The 230,000-square-foot Engineering and Science Building is designed to foster project teamwork and offer programs, instrumentation areas and core research space that will promote interdisciplinary work, particularly in engineering and related fields. It will connect to one of the School of Engineering’s landmark buildings, Olin Hall, through a double-height atrium that will lead to the new highly interactive learning and research environment. The nearly 40-year-old Olin Hall currently houses the mechanical engineering and chemical and biomolecular engineering departments.

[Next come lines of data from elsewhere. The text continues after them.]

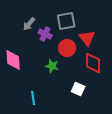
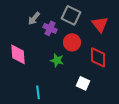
gray square: (66, 21) -> (71, 15), turned 36
red triangle: (87, 38) -> (100, 24), moved

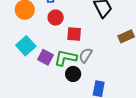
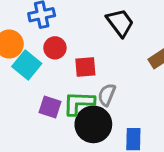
cyan square: (26, 46) -> (27, 65), moved
black circle: (73, 74) -> (93, 124), size x1.6

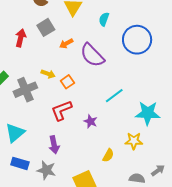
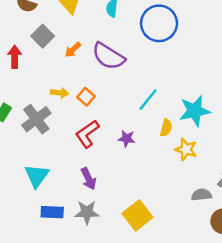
yellow star: (134, 141) -> (186, 149), turned 30
yellow semicircle: (108, 155) -> (166, 128), moved

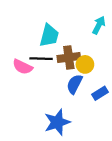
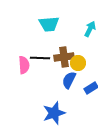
cyan trapezoid: (49, 36) -> (49, 24), moved, turned 70
pink semicircle: (23, 67) -> (24, 65), turned -120

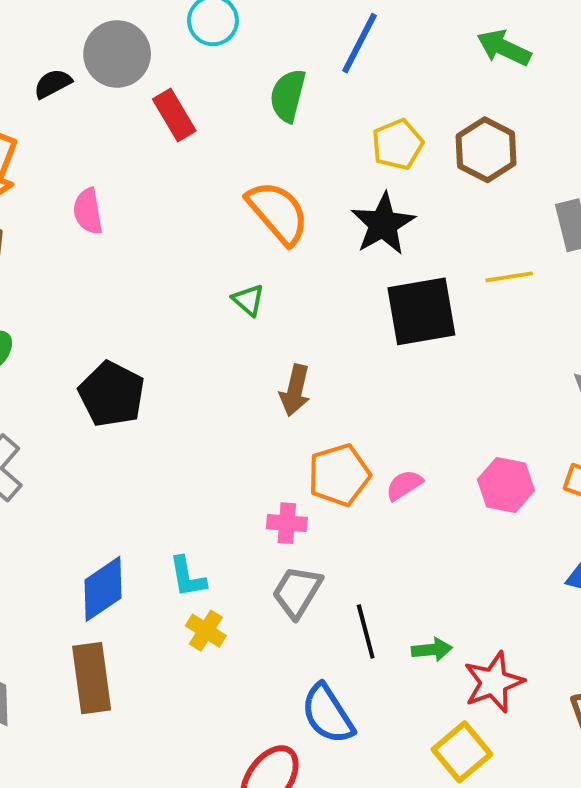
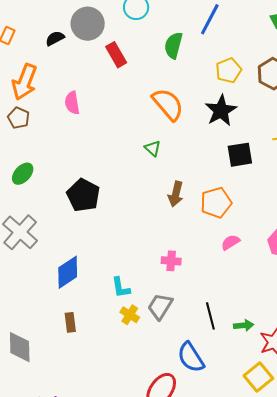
black square: (421, 311) -> (240, 155), size x0.7
orange pentagon: (339, 475) -> (216, 203), moved
blue diamond: (103, 589) -> (68, 272), moved
gray trapezoid: (297, 592) -> (160, 306), moved
brown rectangle: (92, 678) -> (70, 322), moved, size x0.6

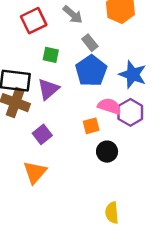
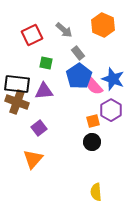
purple triangle: (48, 89) -> (44, 91), turned 36
pink semicircle: (109, 106) -> (94, 86), moved, turned -150
orange square: (91, 126) -> (93, 121), moved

Construction is scheduled to begin in May 2014 following the university’s Commencement exercises.
“We want to continue to attract and recruit the best students and provide them with exceptional research experiences at the undergraduate and graduate levels. This new facility will allow for even greater collaboration between students and faculty across disciplines so we can deliver scholarship of the highest caliber to address important societal issues,” Philippe Fauchet, dean of the Vanderbilt School of Engineering, said.
A key feature of the new building is an Innovation Center designed to connect students and faculty with technology transfer and industry mentors to accelerate the transfer of laboratory discoveries and student-developed concepts to the marketplace. Students participating in the center will experience the value of interdisciplinary teamwork and carry this model forward as they become leaders.
An Undergraduate Commons in the building will feature student-centered space designed to spark intellectual discussions and studies. Located next to the research laboratories and above the Innovation Center, the commons will help connect students with other researchers and innovators working in the building.
A cleanroom and advanced imaging facilities will provide capabilities that students and faculty need to advance discoveries in areas such as nanocomposites, smart materials, advanced energy storage and nano‐bio‐technology.
Five floors of the building can support a variety of research laboratories and new trans‐institutional programs designed to attract and retain top academic leadership in the School of Engineering, the College of Arts and Science and the School of Medicine.
The building is expected to be completed in the summer of 2016 at an estimated cost of $109 million.